Reminds Faithful in St. Peter’s Square That Christians Cannot Be Closed In on Themselves

If I still have 99 of my sheep, but one has wandered off, what does it matter? Well, to the Good Shepherd, it matters a lot.

unnamed-2-740x493-1Pope Francis explained this during his weekly General Audience this morning in St. Peter’s Square, as he continued his catechesis for the Holy Year of Mercy, turning to Jesus’ parable of the Good Shepherd.Good Shepherd

The Pope recalled how the Lord uses the image of the shepherd who leaves His flock to go in search of one lost sheep to express God’s closeness to sinners, and underscored that God does not want even one single person to be lost.

“The Lord, in His infinite mercy,” the Argentine Pope said, “is always ready to meet us wherever we are.” He also wants us to follow his example, Francis added, by seeking those who need God’s mercy and have gone astray.

God Doesn’t Weigh the Matter

“He could reason in this way,” Francis said, “’I weigh the matter: I have ninety-nine, I have lost one, but it is no great loss. Instead, He goes to seek it because each one is very important for him, and that one is the neediest, the most abandoned, the most discarded, and He goes to find it.”

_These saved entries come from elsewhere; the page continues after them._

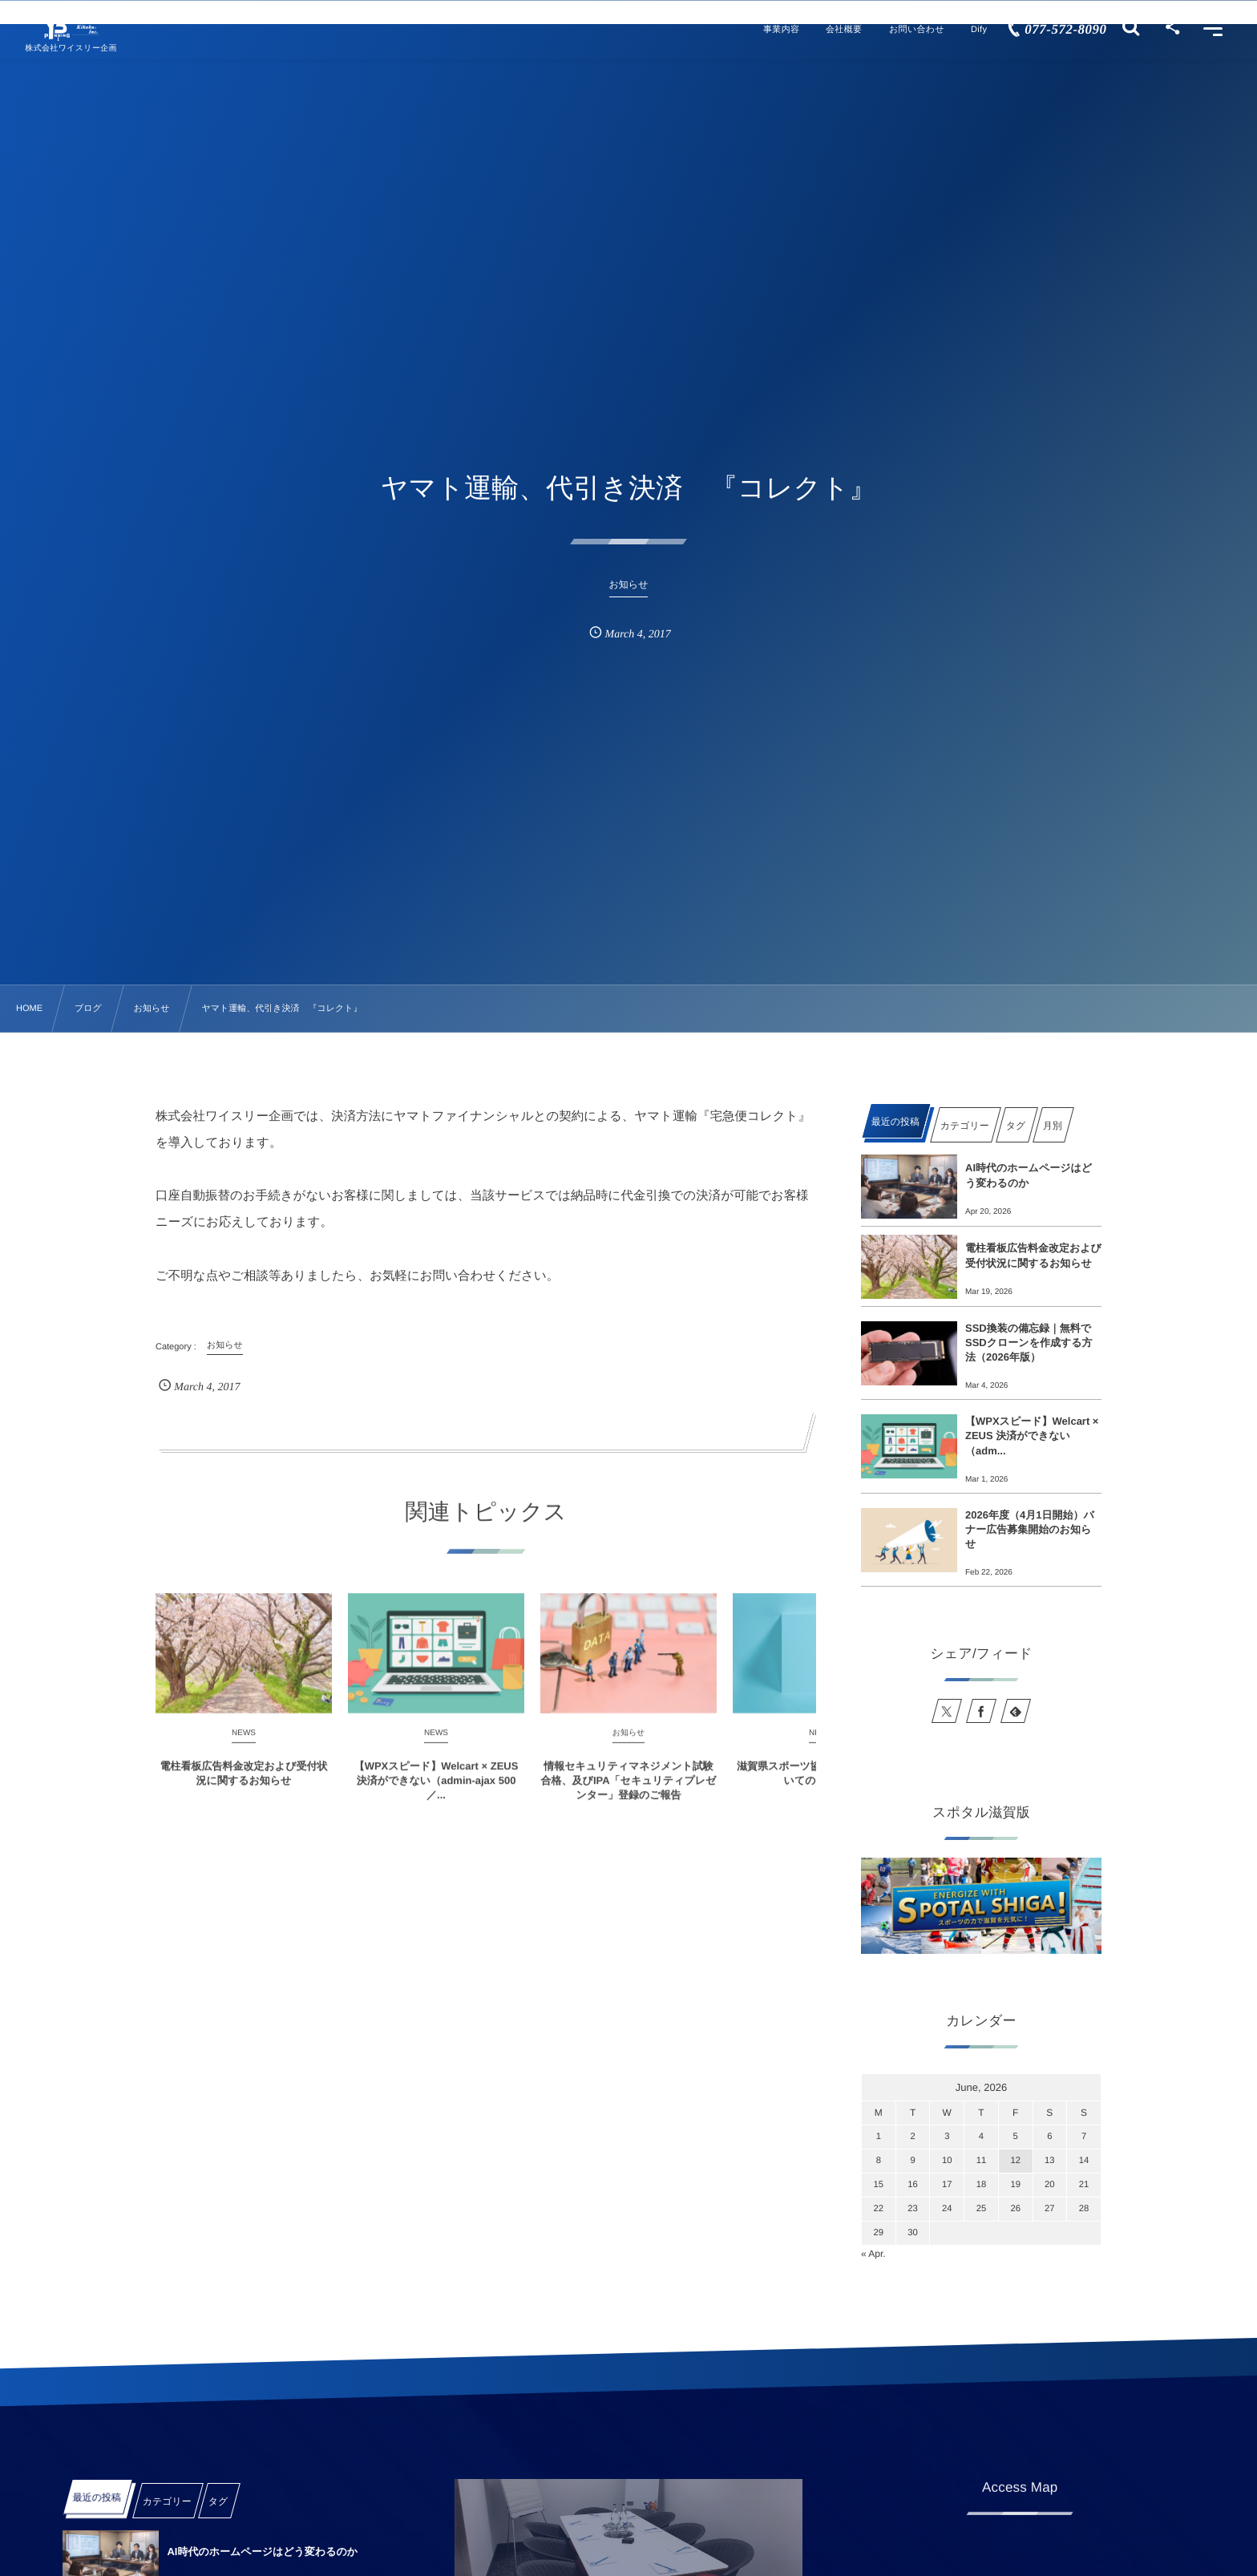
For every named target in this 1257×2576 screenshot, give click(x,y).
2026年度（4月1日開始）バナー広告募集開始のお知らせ (1029, 1529)
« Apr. (873, 2253)
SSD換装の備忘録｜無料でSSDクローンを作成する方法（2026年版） (1029, 1342)
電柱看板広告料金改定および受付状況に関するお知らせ (1033, 1255)
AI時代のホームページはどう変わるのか (1028, 1175)
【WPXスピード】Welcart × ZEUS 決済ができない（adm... (1031, 1435)
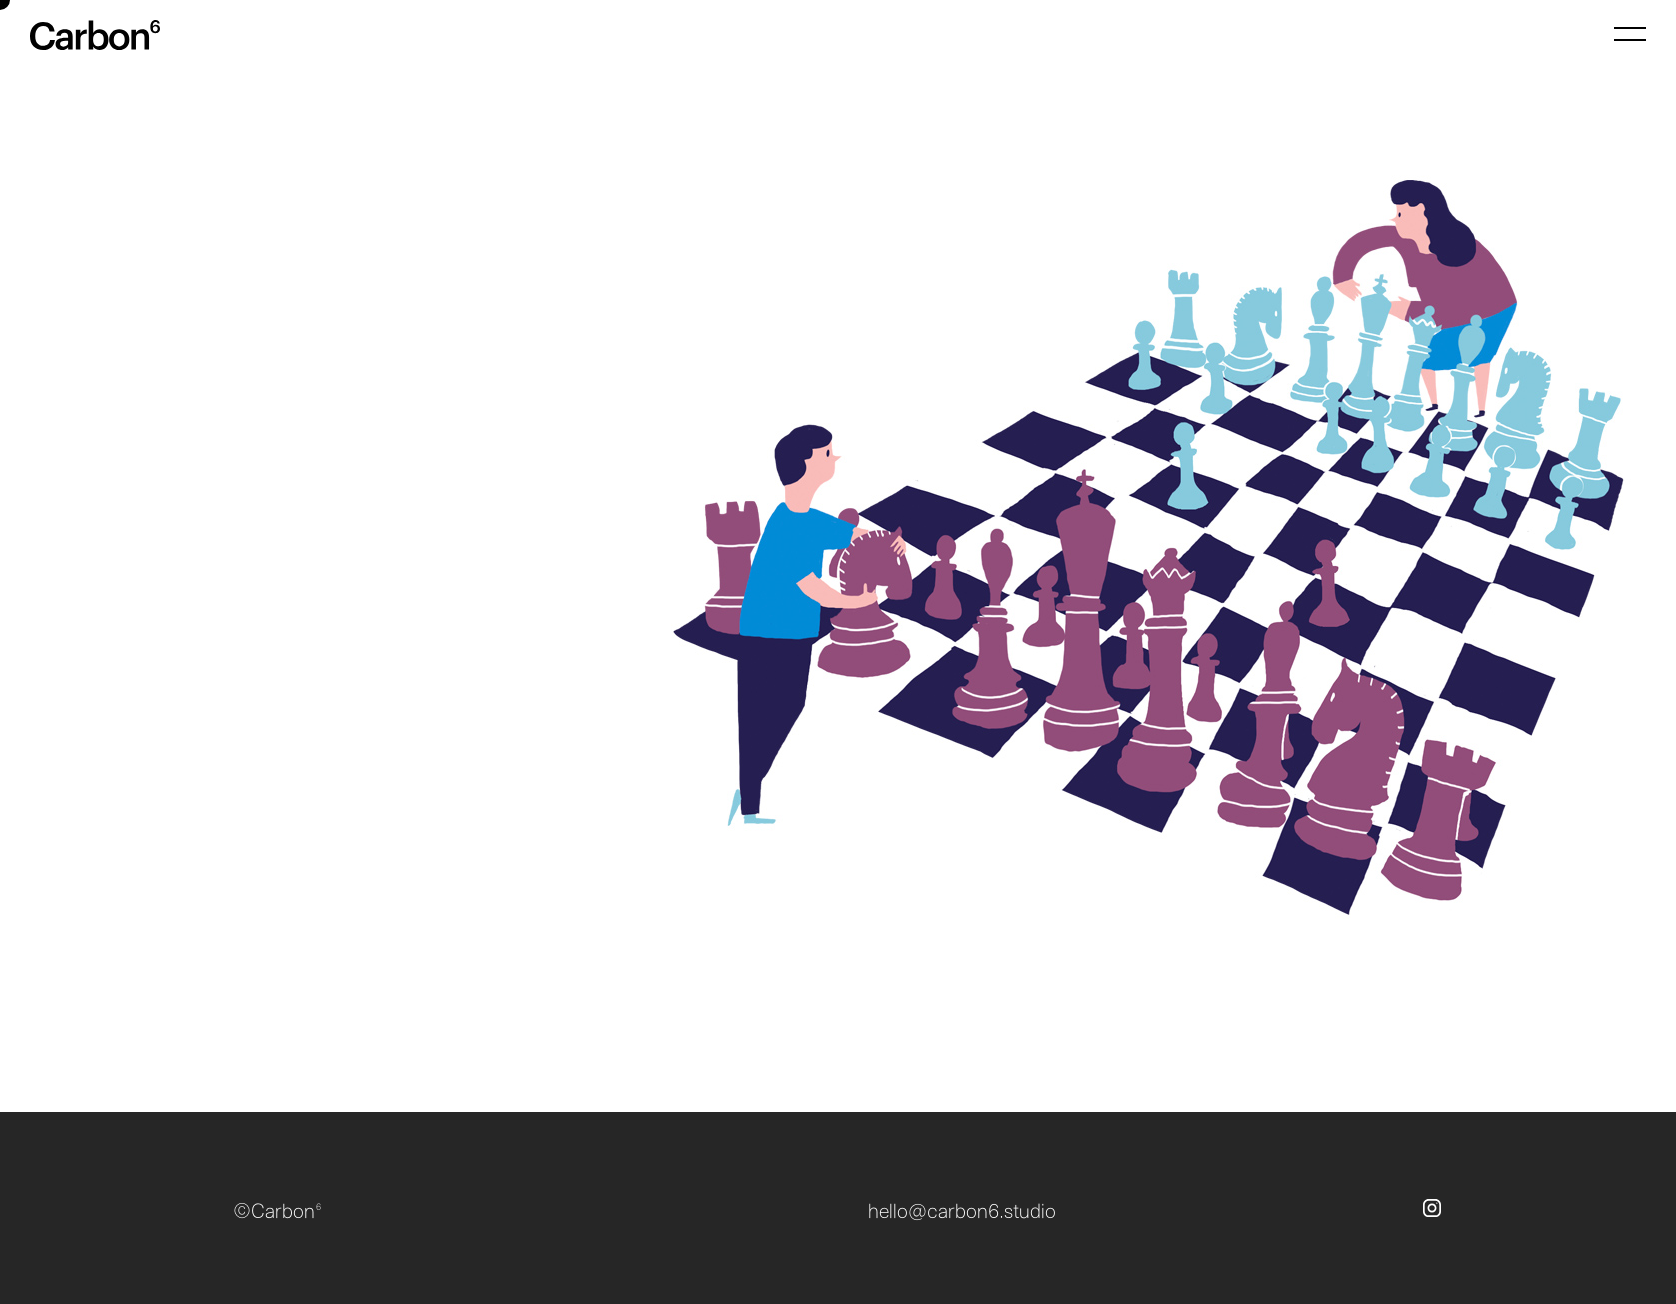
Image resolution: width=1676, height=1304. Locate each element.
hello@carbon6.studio (962, 1212)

God acts toward sinners with mercy, Francis said, stressing, “Nothing and no one will be able to deter Him from His will of salvation.”

“God,” the Pope pointed out, “does not know our present throwaway culture. God has nothing to do with this.”

“God does not discard any person. God loves all, He seeks everyone, one by one! He does not know the word “discard the people,” because He is all love and all mercy.”

While He looks for the lost sheep, He incites the ninety-nine to participate in the reunification of the flock. Then, not only the sheep carried on the shoulders but the whole flock will follow the shepherd to his home, to celebrate with “friends and neighbors.”

Don’t Stink

We must reflect often on this parable because there is always someone in the Christian community who is missing and has gone away and left his place empty. Sometimes this is discouraging and leads us to believe that it is an inevitable loss, a sickness without remedy.

It is then that we run the danger of shutting ourselves in a sheepfold, where there will not be the smell of the sheep but the stink of the closed! And Christians… We must not be closed, because we will have the stink of closed things. Never!”

The Holy Father urged all Christians to go out and not be closed in themselves, within their small communities or parishes, considering themselves “right.” This happens, the Pope lamented, when the missionary impetus which leads us to meet others is lacking.

No Definitively Lost Sheep

However, Francis explained, in Jesus’ vision, there are no “definitively lost” sheep, but only sheep to be found again.

“We must understand this well: no one, for God, is definitively lost. Never! God seeks us up to the last moment. Think of the good thief; but only in Jesus’ vision no one is definitively lost.”

“No distance,” the Pope said, “can keep the shepherd far away, and no flock can renounce a brother. To find one who is lost is the joy of the shepherd and of God, but it is also the joy of the whole flock!”

Pope Francis concluded, reminding the pilgrims that we are all sheep, that have been found again and gathered by the Lord’s mercy, and are “called to gather the whole flock together with Him.”